A New Psalms Album
A few weeks ago I received a small package from a man announcing himself as the father of one Wendell Kimbrough, and containing his son's new cd of Psalms. I always wince at such arrivals on the grounds that I fear I am going to have to come perilously close to breaking the Ninth Commandment when I write back expressing my thanks and appreciation.
I've always been an advocate of psalm singing. Yes, I know that it has to be done well. Flat acapella singing of the whole of Psalm 137 to the tune 'Smallpox' is not going to lift many people's hearts heavenwards. But the Psalms do articulate a range of human emotion in response to life and to God which are rarely found elsewhere.
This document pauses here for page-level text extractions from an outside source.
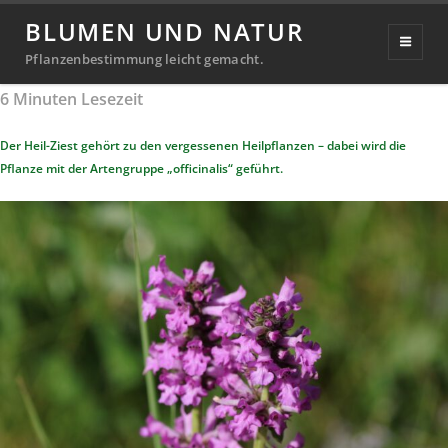
Heil-Ziest
BLUMEN UND NATUR
Veröffentlicht
28. August 2021
20. September 2024
Pflanzenbestimmung leicht gemacht.
Michael
von
am
6
Minuten Lesezeit
Richter
Der Heil-Ziest gehört zu den vergessenen Heilpflanzen – dabei wird die
Pflanze mit der Artengruppe „officinalis“ geführt.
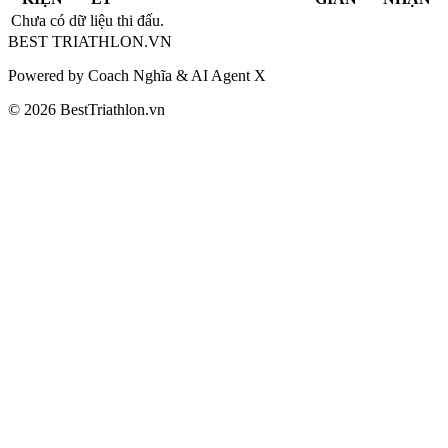
Chưa có dữ liệu thi đấu.
BEST
TRIATHLON
.VN
Powered by Coach Nghĩa & AI Agent X
© 2026 BestTriathlon.vn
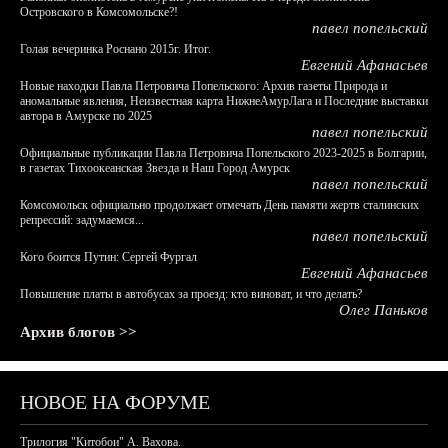
Островского в Комсомольске?!
павел попельский
Голая вечеринка Роснано 2015г. Итог.
Евгений Афанасьев
Новые находки Павла Петровича Попельского: Архив газеты Природа и
аномальные явления, Неизвестная карта НижнеАмурЛага и Последние выставки
автора в Амурске по 2025
павел попельский
Официальные публикации Павла Петровича Попельского 2023-2025 в Болгарии,
в газетах Тихоокеанская Звезда и Наш Город Амурск
павел попельский
Комсомольск официально продолжает отмечать День памяти жертв сталинских
репрессий: задумаемся...
павел попельский
Кого боится Путин: Сергей Фургал
Евгений Афанасьев
Повышение платы в автобусах за проезд: кто виноват, и что делать?
Олег Паньков
Архив блогов >>
НОВОЕ НА ФОРУМЕ
Трилогия "Китобои" А. Вахова.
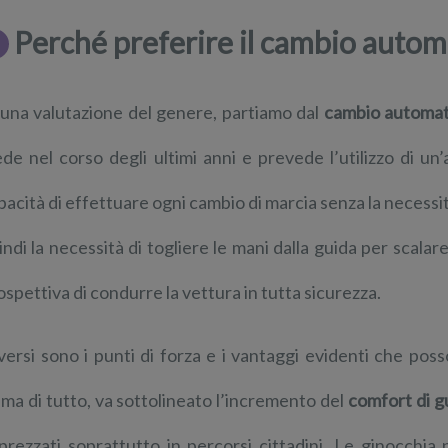
Perché preferire il cambio autom
 una valutazione del genere, partiamo dal
cambio automat
ede nel corso degli ultimi anni e prevede l’utilizzo di u
pacità di effettuare ogni cambio di marcia senza la necessit
indi la necessità di togliere le mani dalla guida per scalare
ospettiva di condurre la vettura in tutta sicurezza.
versi sono i punti di forza e i vantaggi evidenti che pos
ima di tutto, va sottolineato l’incremento del
comfort di g
prezzati soprattutto in percorsi cittadini. Le ginocchia 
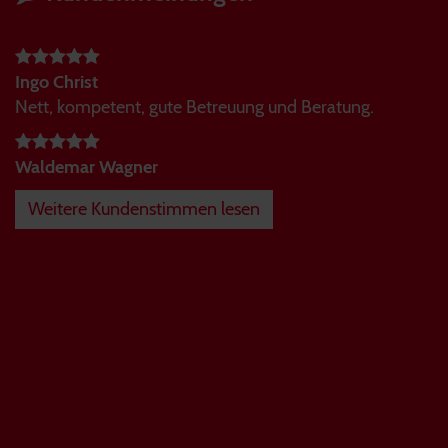
Ingo Christ
Nett, kompetent, gute Betreuung und Beratung.
Waldemar Wagner
Weitere Kundenstimmen lesen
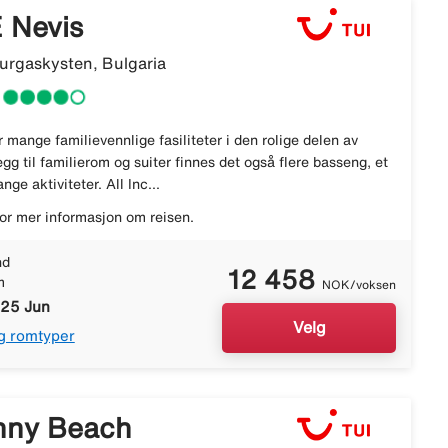
 Nevis
rgaskysten, Bulgaria
mange familievennlige fasiliteter i den rolige delen av
egg til familierom og suiter finnes det også flere basseng, et
ge aktiviteter. All Inc...
or mer informasjon om reisen.
nd
12 458
m
NOK/voksen
 25 Jun
Velg
g romtyper
nny Beach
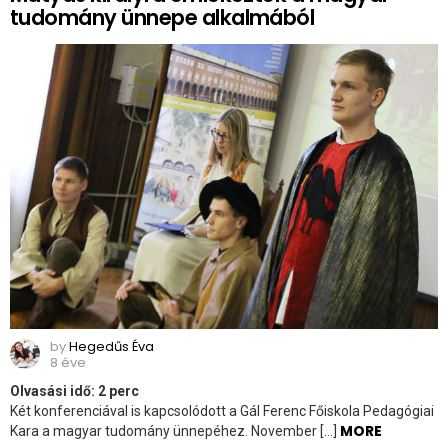
tudomány ünnepe alkalmából
by
Hegedűs Éva
8 éve
Olvasási idő:
2
perc
Két konferenciával is kapcsolódott a Gál Ferenc Főiskola Pedagógiai
MORE
Kara a magyar tudomány ünnepéhez. November […]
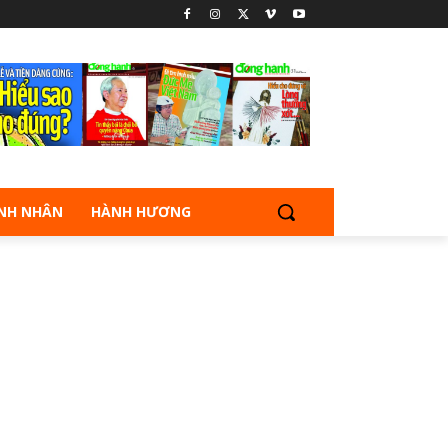
NH NHÂN
HÀNH HƯƠNG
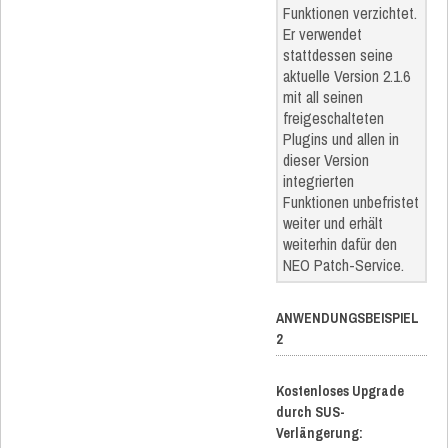
Funktionen verzichtet.
Er verwendet
stattdessen seine
aktuelle Version 2.1.6
mit all seinen
freigeschalteten
Plugins und allen in
dieser Version
integrierten
Funktionen unbefristet
weiter und erhält
weiterhin dafür den
NEO Patch-Service.
ANWENDUNGSBEISPIEL
2
Kostenloses Upgrade
durch SUS-
Verlängerung:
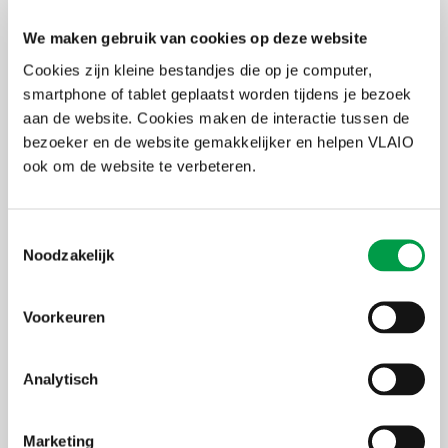
3
Tools en technologieën om onze
We maken gebruik van cookies op deze website
gezondheidszorg aan te passen als gevolg
Cookies zijn kleine bestandjes die op je computer,
van de klimaatverandering
smartphone of tablet geplaatst worden tijdens je bezoek
aan de website. Cookies maken de interactie tussen de
4
Bevorderen van synergiën tussen
bezoeker en de website gemakkelijker en helpen VLAIO
experimentele werkomgevingen en
ook om de website te verbeteren.
innovatief aanbesteden
Toestemmingsselectie
5
PCP-traject rond betaalbare
Noodzakelijk
technologieën, medicijnen en medische
hulpmiddelen voor kankerbestrijding
Voorkeuren
6
Stimuleren van de transformatie richting
Analytisch
klimaat-neutrale steden, de net-zero
economie en meer strategische
Marketing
They allow us to mourn and they allow us to rejoice, and all points in between, in songs of praise to our Lord. So I am always interested in anybody doing anything new and interesting with them.
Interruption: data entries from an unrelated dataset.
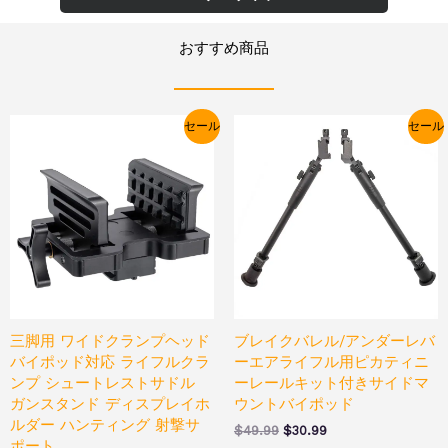
おすすめ商品
元
現
元
現
セール
セール
の
在
の
在
価
の
価
の
格
価
格
価
は
格
は
格
$59.99
は
$49.99
は
で
$39.99
で
$30.99
し
で
し
で
た。
す。
た。
す。
三脚用 ワイドクランプヘッド
ブレイクバレル/アンダーレバ
バイポッド対応 ライフルクラ
ーエアライフル用ピカティニ
ンプ シュートレストサドル
ーレールキット付きサイドマ
ガンスタンド ディスプレイホ
ウントバイポッド
ルダー ハンティング 射撃サ
$
49.99
$
30.99
ポート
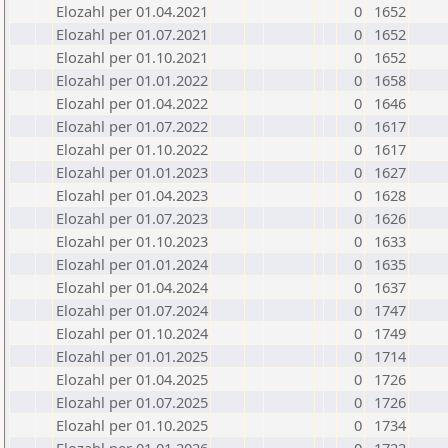
Elozahl per 01.04.2021
0
1652
Elozahl per 01.07.2021
0
1652
Elozahl per 01.10.2021
0
1652
Elozahl per 01.01.2022
0
1658
Elozahl per 01.04.2022
0
1646
Elozahl per 01.07.2022
0
1617
Elozahl per 01.10.2022
0
1617
Elozahl per 01.01.2023
0
1627
Elozahl per 01.04.2023
0
1628
Elozahl per 01.07.2023
0
1626
Elozahl per 01.10.2023
0
1633
Elozahl per 01.01.2024
0
1635
Elozahl per 01.04.2024
0
1637
Elozahl per 01.07.2024
0
1747
Elozahl per 01.10.2024
0
1749
Elozahl per 01.01.2025
0
1714
Elozahl per 01.04.2025
0
1726
Elozahl per 01.07.2025
0
1726
Elozahl per 01.10.2025
0
1734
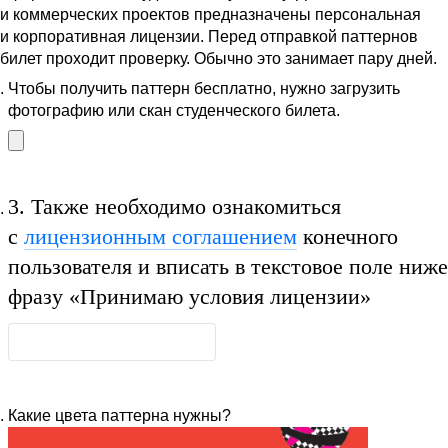
и коммерческих проектов предназначены персональная
и корпоративная лицензии. Перед отправкой паттернов
билет проходит проверку. Обычно это занимает пару дней.
Чтобы получить паттерн бесплатно, нужно загрузить
фотографию или скан студенческого билета.
3.
Также необходимо ознакомиться
с
лицензионным соглашением
конечного
пользователя и вписать в текстовое поле ниже
фразу
«Принимаю условия лицензии»
Какие цвета паттерна нужны?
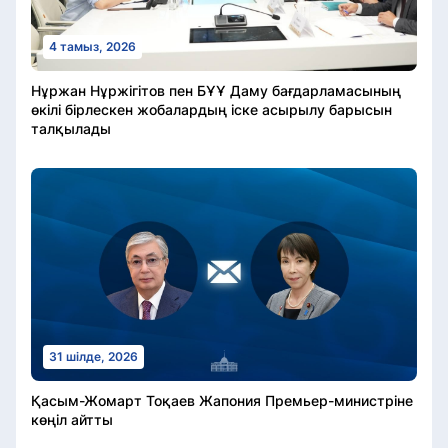
4 тамыз, 2026
Нұржан Нұржігітов пен БҰҰ Даму бағдарламасының
өкілі бірлескен жобалардың іске асырылу барысын
талқылады
31 шілде, 2026
Қасым-Жомарт Тоқаев Жапония Премьер-министріне
көңіл айтты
Well, the cd sat on the passenger seat of my car, unlistened to, for some days until my wife and I were traveling to church. My usual preference is nothing at all or a bit of The Kinks' Muswell Hillbillies on a Sunday morning (not a particularly godly choice, I confess, but definitely very English). My wife being somewhat more sanctified than me picked up the Psalm cd, ejected Ray and the boys and inserted it into the player. All without asking my permission, mind you -- that's how far I've slipped down the egalitarian road. She'll be wearing trousers, cutting her hair, and wanting the vote next. Where will it end?
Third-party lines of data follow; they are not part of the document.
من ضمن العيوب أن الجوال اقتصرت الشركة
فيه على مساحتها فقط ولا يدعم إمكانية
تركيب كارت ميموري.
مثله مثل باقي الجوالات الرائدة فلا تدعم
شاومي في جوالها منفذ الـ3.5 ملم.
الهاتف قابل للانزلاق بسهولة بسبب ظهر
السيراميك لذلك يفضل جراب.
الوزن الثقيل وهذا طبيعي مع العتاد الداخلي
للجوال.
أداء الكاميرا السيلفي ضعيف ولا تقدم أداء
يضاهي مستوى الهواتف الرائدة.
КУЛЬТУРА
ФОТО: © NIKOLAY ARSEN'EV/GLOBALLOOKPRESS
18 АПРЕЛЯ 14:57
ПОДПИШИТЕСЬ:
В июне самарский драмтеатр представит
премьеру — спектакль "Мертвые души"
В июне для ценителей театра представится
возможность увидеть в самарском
Anyway, we listened. And I was impressed. This is a musician with talent, a great voice, and a feel for what contemporary tunes fit with the words. I would say that there are touches of American folk -- perhaps particularly tones of Dylan and also The Band -- and some traditional country and western (a style of music which is not one I typically appreciate but does seem to be OK here). And I lack the ability to know whether all or any of the compositions would transfer to congregational singing. But this is good. Really good. And I would recommend it to anyone who loves the Psalms and simply wants to hear how these old songs can be set to attractive and varied contemporary arrangements.
The album can be ordered from here. I hope that in coming years we will see Wendell Kimbrough doing much more of the same with the Psalter. And, for the record, I did not need to worry about breaking the Ninth Commandment in my note of thanks.